International Mining’s May issue includes a major article on mineral processing advances. Sadly some of this article had to be cut because of space constraints. The first to hit the editing room floor was a section on fine grinding.

Platinum Mile, a South African tailings treatment company recently awarded a contract to Deswik Mining Consultants for the provision of two Deswik 2000s for its operation in Rustenberg. The two fine grind vertical Deswik mills will operate on separate circuits with the mills producing 100 and 60 t/h (dry) from an ore feed of D-90 50-60μm to a product of D-90 25um. The two mills have been designed to operate at 6.5 and 11.2 kWh/t respectively.

Deswik’s scope of work on the project includes the manufacture, assembly, installation, commissioning and operational training of the Platinum Mile staff. It is planned that the Deswik mills will be installed and commissioned in July.

Deswik provides a complete design and construction service for its patented vertical fine grinding technology. This innovative technology can be used in concentrators and also as a solution for dump re-treatment projects. The Deswik mill is used to grind feed material to a specific particle size and distribution, ensuring improved performance of downstream metallurgical leach or flotation processes. It has proved to be a highly efficient machine for the reduction of metal bearing ores resulting in greater liberation of primary material from much higher froth flotation and leach recovery rates. The mill uses 50% less installed power than its competitors, and delivers up to 100% more throughput per cubic metre of mill capacity, the company claims.

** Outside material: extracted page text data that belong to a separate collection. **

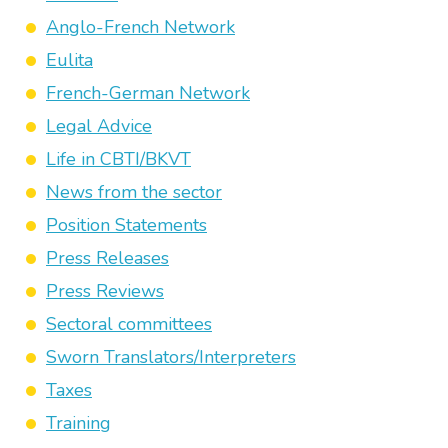
Anglo-French Network
Eulita
French-German Network
Legal Advice
Life in CBTI/BKVT
News from the sector
Position Statements
Press Releases
Press Reviews
Sectoral committees
Sworn Translators/Interpreters
Taxes
Training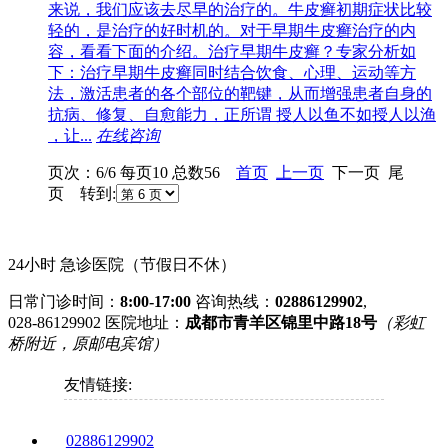
来说，我们应该去尽早的治疗的。牛皮癣初期症状比较
轻的，是治疗的好时机的。对于早期牛皮癣治疗的内
容，看看下面的介绍。治疗早期牛皮癣？专家分析如
下：治疗早期牛皮癣同时结合饮食、心理、运动等方
法，激活患者的各个部位的靶键，从而增强患者自身的
抗病、修复、自愈能力，正所谓 授人以鱼不如授人以渔
，让...
在线咨询
页次：6/6 每页10 总数56
首页
上一页
下一页 尾
页 转到:
24小时 急诊医院（节假日不休）
日常门诊时间：
8:00-17:00
咨询热线：
02886129902
,
028-86129902
医院地址：
成都市青羊区锦里中路18号
（彩虹
桥附近，原邮电宾馆）
友情链接:
02886129902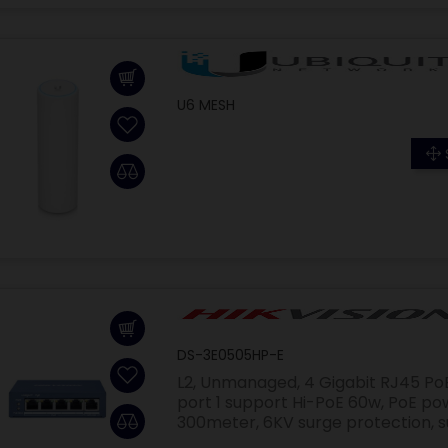
U6 MESH
DS-3E0505HP-E
L2, Unmanaged, 4 Gigabit RJ45 PoE 
port 1 support Hi-PoE 60w, PoE po
300meter, 6KV surge protection, su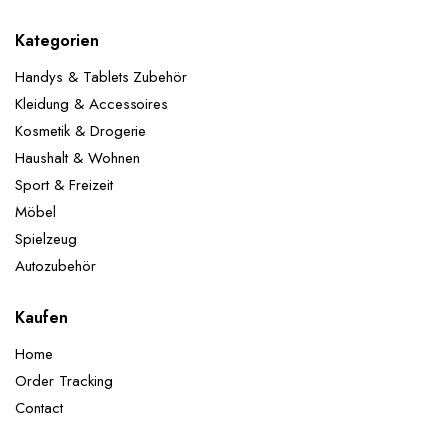
Kategorien
Handys & Tablets Zubehör
Kleidung & Accessoires
Kosmetik & Drogerie
Haushalt & Wohnen
Sport & Freizeit
Möbel
Spielzeug
Autozubehör
Kaufen
Home
Order Tracking
Contact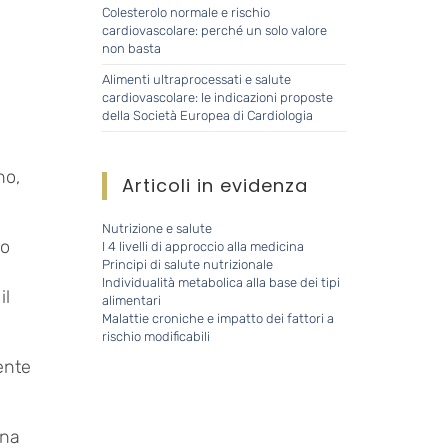
Colesterolo normale e rischio
cardiovascolare: perché un solo valore
non basta
Alimenti ultraprocessati e salute
cardiovascolare: le indicazioni proposte
della Società Europea di Cardiologia
ano,
Articoli in evidenza
Nutrizione e salute
no
I 4 livelli di approccio alla medicina
Principi di salute nutrizionale
Individualità metabolica alla base dei tipi
il
alimentari
Malattie croniche e impatto dei fattori a
rischio modificabili
ente
 una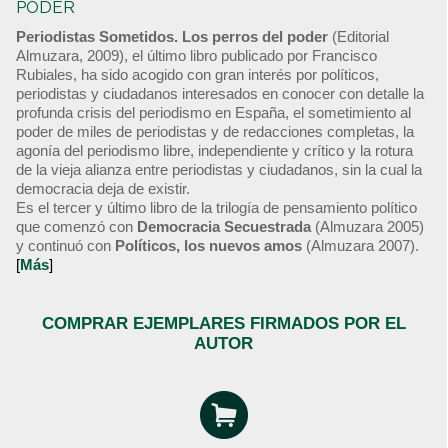
PODER
Periodistas Sometidos. Los perros del poder
(Editorial
Almuzara, 2009), el último libro publicado por Francisco
Rubiales, ha sido acogido con gran interés por políticos,
periodistas y ciudadanos interesados en conocer con detalle la
profunda crisis del periodismo en España, el sometimiento al
poder de miles de periodistas y de redacciones completas, la
agonía del periodismo libre, independiente y crítico y la rotura
de la vieja alianza entre periodistas y ciudadanos, sin la cual la
democracia deja de existir.
Es el tercer y último libro de la trilogía de pensamiento político
que comenzó con
Democracia Secuestrada
(Almuzara 2005)
y continuó con
Políticos, los nuevos amos
(Almuzara 2007).
[
Más
]
COMPRAR EJEMPLARES FIRMADOS POR EL
AUTOR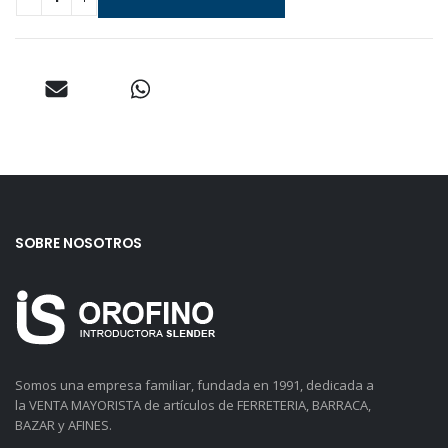
SOBRE NOSOTROS
Somos una empresa familiar, fundada en 1991, dedicada a
la VENTA MAYORISTA de artículos de FERRETERIA, BARRACA,
BAZAR y AFINES.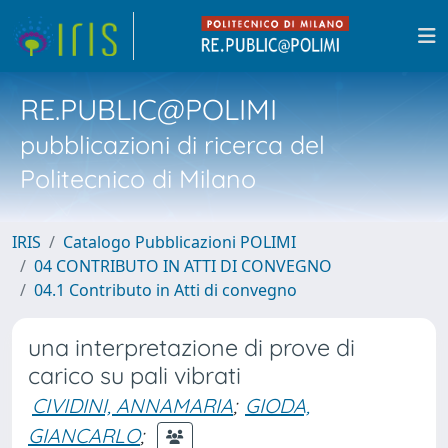
RE.PUBLIC@POLIMI
pubblicazioni di ricerca del
Politecnico di Milano
IRIS
Catalogo Pubblicazioni POLIMI
04 CONTRIBUTO IN ATTI DI CONVEGNO
04.1 Contributo in Atti di convegno
una interpretazione di prove di
carico su pali vibrati
CIVIDINI, ANNAMARIA
;
GIODA,
GIANCARLO
;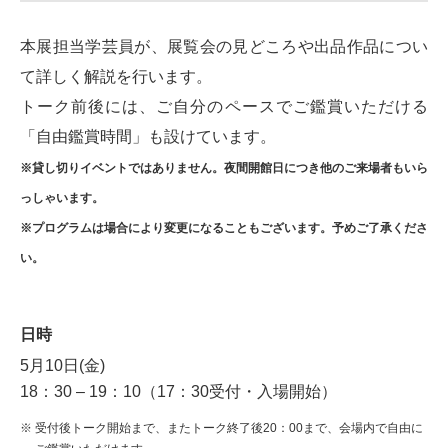
本展担当学芸員が、展覧会の見どころや出品作品につい
て詳しく解説を行います。
トーク前後には、ご自分のペースでご鑑賞いただける
「自由鑑賞時間」も設けています。
※貸し切りイベントではありません。夜間開館日につき他のご来場者もいら
っしゃいます。
※プログラムは場合により変更になることもございます。予めご了承くださ
い。
日時
5月10日(金)
18：30 – 19：10（17：30受付・入場開始）
受付後トーク開始まで、またトーク終了後20：00まで、会場内で自由に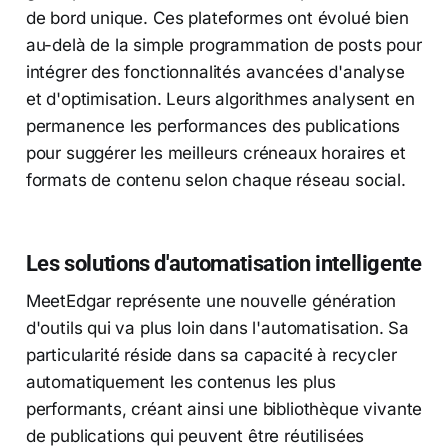
de bord unique. Ces plateformes ont évolué bien
au-delà de la simple programmation de posts pour
intégrer des fonctionnalités avancées d'analyse
et d'optimisation. Leurs algorithmes analysent en
permanence les performances des publications
pour suggérer les meilleurs créneaux horaires et
formats de contenu selon chaque réseau social.
Les solutions d'automatisation intelligente
MeetEdgar représente une nouvelle génération
d'outils qui va plus loin dans l'automatisation. Sa
particularité réside dans sa capacité à recycler
automatiquement les contenus les plus
performants, créant ainsi une bibliothèque vivante
de publications qui peuvent être réutilisées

It is a vertical stirred bead mill that offers a unique media/product separation system operating at high efficiency with simple operation and maintenance. Low noise operation, high degree of automation and data collection and compact footprint are other advantages. The Deswik mill can produce particle sizes from a D-50 of 200 μm down to 0.1 μm. This is achieved over a range of some 200 different products at energy consumption levels as low as 3 kWh/t.

New technologies in fine grinding offer substantial energy savings and AMIRA project P1003 seeks to provide the hard data which would enable companies to make decisions on which of these new technologies is most appropriate for them and what improvements they might expect.

A series of recent papers has described the greater energy efficiency of mills such as Xstrata’s IsaMill and the Stirred Mill Detritor compared with ball mills or even tower mills. The potential to capture and extend these savings would appear to be significant. Accordingly, P1003 will explore:

■ Impact of fine grinding with non-reactive media on flotation chemistry
■ Enhanced liberation resulting from finer particle size distribution (PSD)
■ Use of IsaMill and SMD for coarser tertiary grinding, with coarser F80 feed PSD
■ Benefits of the fine grinding narrower product PSD.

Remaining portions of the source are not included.